Resolvemos fundar o nosso. Um espaço não comercial, de resistência. Mais um trabalho de militância, voluntário, por suposto. Jaime propôs um jornal; eu, uma revista. O nome eu escolhi (ele queria Bacurau). Dividimos as tarefas. A capa ficou com ele, a linha editorial também.

Correr atrás da grana ficou por minha conta. A paleta de cores, depois de larga prosa, Jaime fechou questão – “nossas cores vão ser o vermelho e o amarelo, porque revista tem que ter cor de luta, cor vibrante” (eu queria verde-floresta). Na paz, acabei enfiando um branco.

Fizemos a primeira edição da Xapuri lá mesmo, na Reserva, em uma noite. Optamos por centrar na pauta socioambiental. Nossa primeira capa foi sobre os povos indígenas isolados do Acre: ‘Isolados, Bravos, Livres: Um Brasil Indígena por Conhecer”. Depois de tudo pronto, Jaime inventou de fazer uma outra boneca, “porque toda revista tem que ter número zero”.

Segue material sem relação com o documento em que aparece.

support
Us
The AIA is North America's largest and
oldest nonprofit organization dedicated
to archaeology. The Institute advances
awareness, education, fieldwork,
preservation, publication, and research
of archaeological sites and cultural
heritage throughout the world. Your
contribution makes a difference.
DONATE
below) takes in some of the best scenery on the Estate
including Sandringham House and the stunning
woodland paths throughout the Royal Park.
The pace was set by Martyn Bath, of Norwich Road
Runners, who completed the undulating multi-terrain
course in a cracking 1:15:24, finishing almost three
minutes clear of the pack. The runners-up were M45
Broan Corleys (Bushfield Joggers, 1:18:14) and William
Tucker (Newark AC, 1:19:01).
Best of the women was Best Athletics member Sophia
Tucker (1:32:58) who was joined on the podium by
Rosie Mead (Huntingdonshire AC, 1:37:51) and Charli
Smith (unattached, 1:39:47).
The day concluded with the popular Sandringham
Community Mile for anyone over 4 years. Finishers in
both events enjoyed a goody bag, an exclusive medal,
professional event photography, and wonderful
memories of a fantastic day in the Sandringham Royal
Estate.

Dessa vez finquei pé, ficamos com a capa indígena. Voltei pra Brasília com a boneca praticamente pronta e com a missão de dar um jeito de imprimir. Nos dias seguintes, o Jaime veio pra Formosa, pra convencer minha irmã Lúcia a revisar a revista, “de grátis”. Com a primeira revista impressa, a próxima tarefa foi montar o Conselho Editorial.

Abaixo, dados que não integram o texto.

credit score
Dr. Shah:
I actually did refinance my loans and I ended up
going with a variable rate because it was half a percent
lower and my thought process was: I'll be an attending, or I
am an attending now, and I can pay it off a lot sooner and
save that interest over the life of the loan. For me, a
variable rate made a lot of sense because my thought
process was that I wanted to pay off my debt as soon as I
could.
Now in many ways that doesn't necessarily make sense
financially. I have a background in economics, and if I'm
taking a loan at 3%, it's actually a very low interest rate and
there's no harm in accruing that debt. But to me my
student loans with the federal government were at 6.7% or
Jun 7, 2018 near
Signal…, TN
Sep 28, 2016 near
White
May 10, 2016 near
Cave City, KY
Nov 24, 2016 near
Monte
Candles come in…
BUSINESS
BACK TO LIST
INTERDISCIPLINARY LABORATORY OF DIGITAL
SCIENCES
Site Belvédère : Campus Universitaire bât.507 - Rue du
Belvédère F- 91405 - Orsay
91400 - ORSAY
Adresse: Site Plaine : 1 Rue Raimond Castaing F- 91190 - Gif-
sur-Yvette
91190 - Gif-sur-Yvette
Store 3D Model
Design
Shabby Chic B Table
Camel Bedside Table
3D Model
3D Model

Jaime fez questão de visitar, explicar o projeto e convidar pessoalmente cada conselheiro e cada conselheira (até a doença agravar, nos seus últimos meses de vida, nunca abriu mão dessa tarefa). Daqui rumamos pra Goiânia, para convidar o arqueólogo Altair Sales Barbosa, nosso primeiro conselheiro. “O mais sabido de nóis,” segundo o Jaime.

Trilhamos uma linda jornada. Em 80 meses, Jaime fez questão de decidir, mensalmente, o tema da capa e, quase sempre, escrever ele mesmo. Às vezes, ligava pra falar da ótima ideia que teve, às vezes sumia e, no dia certo, lá vinha o texto pronto, impecável.

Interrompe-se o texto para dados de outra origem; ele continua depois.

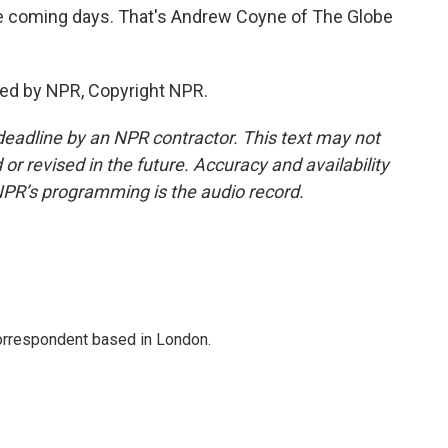
the coming days. That's Andrew Coyne of The Globe
ded by NPR, Copyright NPR.
deadline by an NPR contractor. This text may not
or revised in the future. Accuracy and availability
NPR’s programming is the audio record.
correspondent based in London.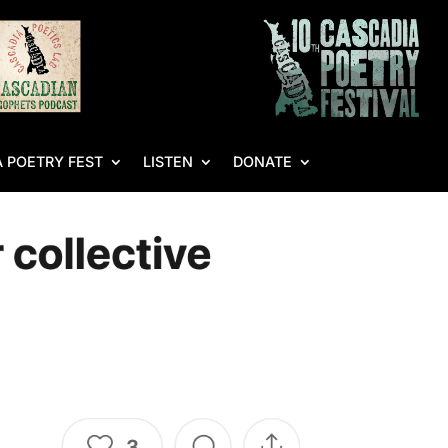
 POETRY FEST
LISTEN
DONATE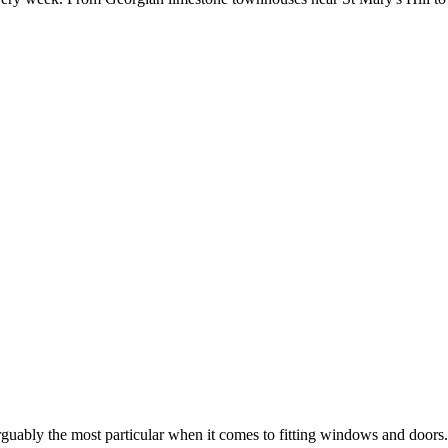
guably the most particular when it comes to fitting windows and doors.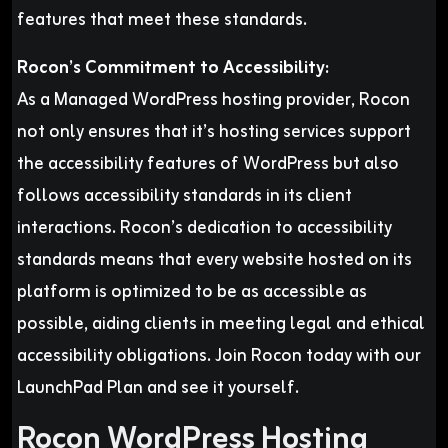
features that meet these standards.
Rocon’s Commitment to Accessibility:
As a Managed WordPress hosting provider, Rocon
not only ensures that it’s hosting services support
the accessibility features of WordPress but also
follows accessibility standards in its client
interactions. Rocon’s dedication to accessibility
standards means that every website hosted on its
platform is optimized to be as accessible as
possible, aiding clients in meeting legal and ethical
accessibility obligations. Join Rocon today with our
LaunchPad Plan and see it yourself.
Rocon WordPress Hosting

Na sexta-feira, 9 de julho, quando preparávamos a Xapuri 81, pela primeira vez em sete anos, ele me pediu para cuidar de tudo. Foi uma conversa triste, ele estava agoniado com os rumos da doença e com a tragédia que o Brasil enfrentava. Não falamos em morte, mas eu sabia que era o fim.

Hoje, cá estamos nós, sem as capas do Jaime, sem as pautas do Jaime, sem o linguajar do Jaime, sem o jaimês da Xapuri, mas na labuta, firmes na resistência. Mês sim, mês sim de novo, como você sonhava, Jaiminho, carcamos porva e, enfim, chegamos à nossa edição número 100. E, depois da Xapuri 100, como era desejo seu, a gente segue esperneando.

Fica tranquilo, camarada, que por aqui tá tudo direitim.